Thursday , 9 May 2024

Nasrin Sotoudeh’s Lawyers Sue Judge Moghiseh For Unlawful Sentencing

CHRI – Judge Moghiseh Notorious in Iran for Issuing Politically Motivated Sentences

Payam Derafshan and Mohammad Moghimi, the lawyers representing detained human rights lawyer Nasrin Sotoudeh, have sued Judge Mohammad Moghiseh, the head of Branch 28 of the Revolutionary Court in Tehran, accusing him of unlawful sentencing and displaying a lack of impartiality in their client’s case.

Derafshan published details about the lawsuit on Instagram on September 29, 2018.

His post states that in 2015, Judge Moghiseh sentenced Sotoudeh to five years in prison for “espionage” even though she was on trial for “propaganda against the state,” which carries a maximum one-year prison sentence. Even if she had committed espionage, the maximum penalty for that charge is three years in prison, noted the lawyers.

The suit argues that the judge’s verdict was a violation of sentencing guidelines stipulated in articles 282, 335 and 341 of the Criminal Procedures Regulations.

“The indictment asked the court to investigate a number of charges based on the submitted evidence, but instead the judge issued a verdict on a different charge without providing evidence,” the suit states.

Sotoudeh’s lawyers also accused Judge Moghiseh of lacking impartiality, as evidenced in his unsubstantiated claims about their client, such as when he accused her of defending the terrorist organization Al Qaeda without providing evidence.

Sotoudeh was also sentenced for peacefully advocating against the death penalty in Iran, which is applied in Iran in cases severely lacking in international norms of due process.

“If it’s a crime to struggle for the gradual prohibition of capital punishment, then all those individuals who made an effort to eliminate the death penalty from many parts of the anti-drug law, as well as the judiciary chief who ordered an end to the executions, should be prosecuted and punished,” the attorneys added.

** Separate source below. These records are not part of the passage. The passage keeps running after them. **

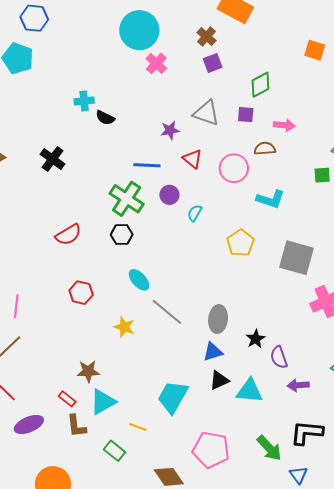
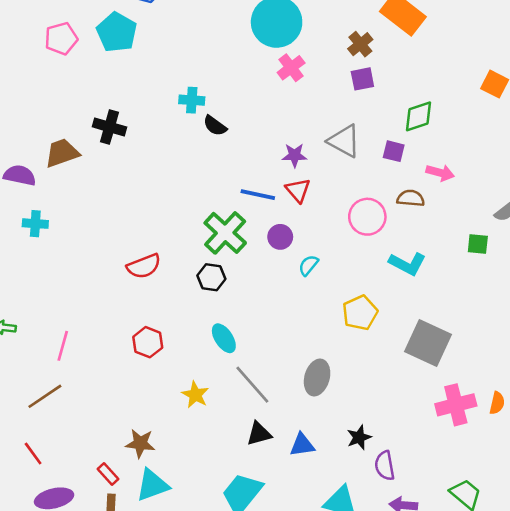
black cross: (53, 159) -> (109, 127), moved, turned -30
red triangle: (192, 159) -> (298, 190), moved
gray ellipse: (218, 319) -> (317, 378), moved
black triangle: (219, 380) -> (259, 434), moved

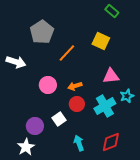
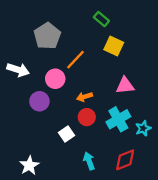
green rectangle: (112, 11) -> (101, 19), moved
pink circle: (48, 85) -> (55, 79), moved
cyan star: (127, 96) -> (143, 128), moved
purple circle: (35, 126) -> (39, 101), moved

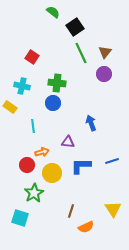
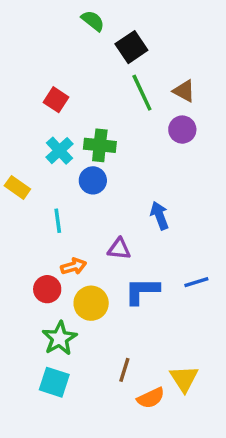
brown triangle: (105, 52) -> (184, 91), turned -40
cyan cross: (22, 86) -> (59, 151), moved, turned 35
yellow triangle: (113, 209) -> (184, 379), moved
cyan square: (20, 218) -> (54, 382), moved

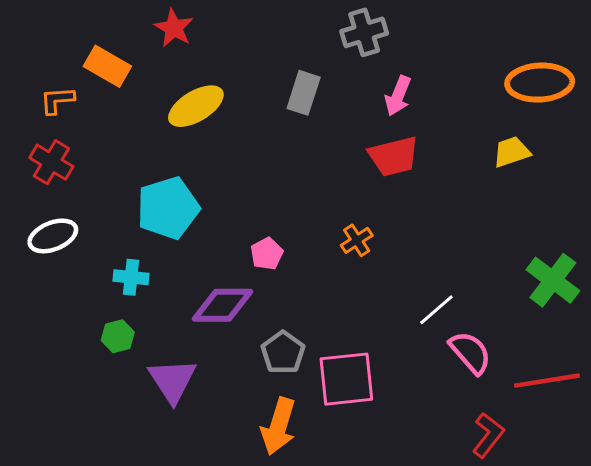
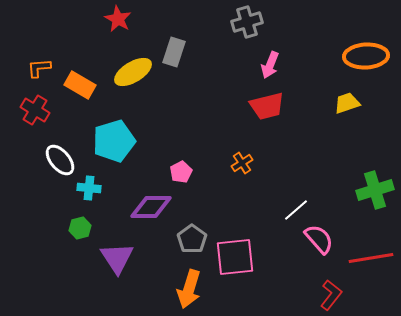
orange rectangle: (107, 66) -> (80, 85), moved
gray rectangle: (304, 93) -> (174, 52), moved
white ellipse: (53, 236) -> (60, 160), moved, turned 72
green cross: (553, 280) -> (375, 190), turned 36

After years of the UN and human rights activists inside the country heavily criticizing Iran’s high execution rate, the Parliament amended a law in 2017 that enabled more than 5,000 death row prisoners to seek case reviews that could result in sentence reductions.

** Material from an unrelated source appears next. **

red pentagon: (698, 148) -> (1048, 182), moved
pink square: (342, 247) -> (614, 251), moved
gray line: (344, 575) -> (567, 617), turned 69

Decades of Punishing Peaceful Activists With Harsh Sentences

Known as a judge that bends to the wishes of state officials and security agencies in cases involving political charges, Moghiseh is also responsible for sentencing numerous peaceful activists, dissidents and minorities to long prison terms under trumped-up national security charges.

According to testimonies cited by the Justice for Iran website, which has conducted extensive research on the execution of thousands of political prisoners without due process in Iran in the 1980s, Moghiseh also played a significant role in the torture and persecution of political prisoners in Gohardasht, Evin, and Ghezelhesar prisons during that time.

Sotoudeh has been detained since June 13, 2018, when security agents transported her from her home to Evin Prison in Tehran. Once inside the prison, Sotoudeh learned she would be serving a five-year prison sentence issued to her in absentia by Judge Moghiseh in 2015.

She is one of Iran’s most prominent human rights defenders and beginning in 2010 served three years in Iran’s Evin Prison for peacefully practicing her profession.

In September 2018, she was awarded the prestigious Ludovic Trarieux Human Rights Prize because of her commitment to human rights and to the independence of the legal profession. Sotoudeh was also awarded the European Parliament’s Sakharov Prize for Freedom of Thought in 2012.

In July 2018, the International Bar Association’s Human Rights Institute (IBAHRI) sent a letter to Iran’s Supreme Leader Ali Khamenei calling for Sotoudeh’s immediate release.

“The IBAHRI calls on Your Excellency to ensure the immediate release of Ms. Sotoudeh, and to ensure that she is afforded the full protection of her due process rights in compliance with domestic and international standards,” said the July 10 letter addressing Ayatollah Ali Khamenei that was published on July 17.

“The IBAHRI further urges Your Excellency to take all possible measures to ensure that lawyers are allowed to carry out their legitimate professional activities without fear of intimidation, harassment or interference, in accordance with international human rights standards,” added the letter signed by the IBAHRI Co-Chairs Ambassador (ret.) Hans Corell United Nations Legal Counsel and Under-Secretary-General for Legal Affairs, and the Hon Michael Kirby AC CMG, a former Australian High Court Justice.